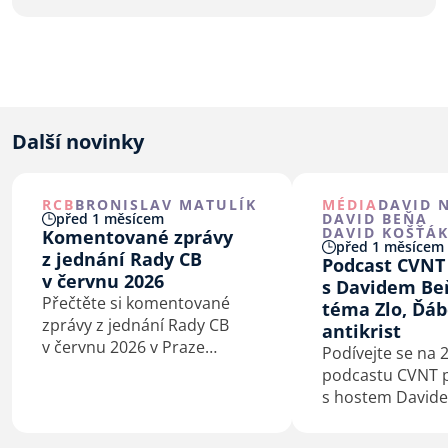
Další novinky
RCB
BRONISLAV MATULÍK
MÉDIA
DAVID 
před 1 měsícem
DAVID BEŇA
DAVID KOŠŤÁ
Komentované zprávy
před 1 měsícem
z jednání Rady CB
Podcast CVNT
v červnu 2026
s Davidem Be
Přečtěte si komentované
téma Zlo, Ďáb
zprávy z jednání Rady CB
antikrist
v červnu 2026 v Praze
Podívejte se na 2
a Kaštieľe Antonstál na
podcastu CVNT 
Slovensku.
s hostem David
□ □ □ □ □ □ □
Exercise aim:
Quote only the lines from the one containing "téma Zlo, Ďáb" through the final line of the records, with both ends included.

Response below:
téma Zlo, Ďáb
zprávy z jednání Rady CB
antikrist
v červnu 2026 v Praze
Podívejte se na 2
a Kaštieľe Antonstál na
podcastu CVNT 
Slovensku.
s hostem David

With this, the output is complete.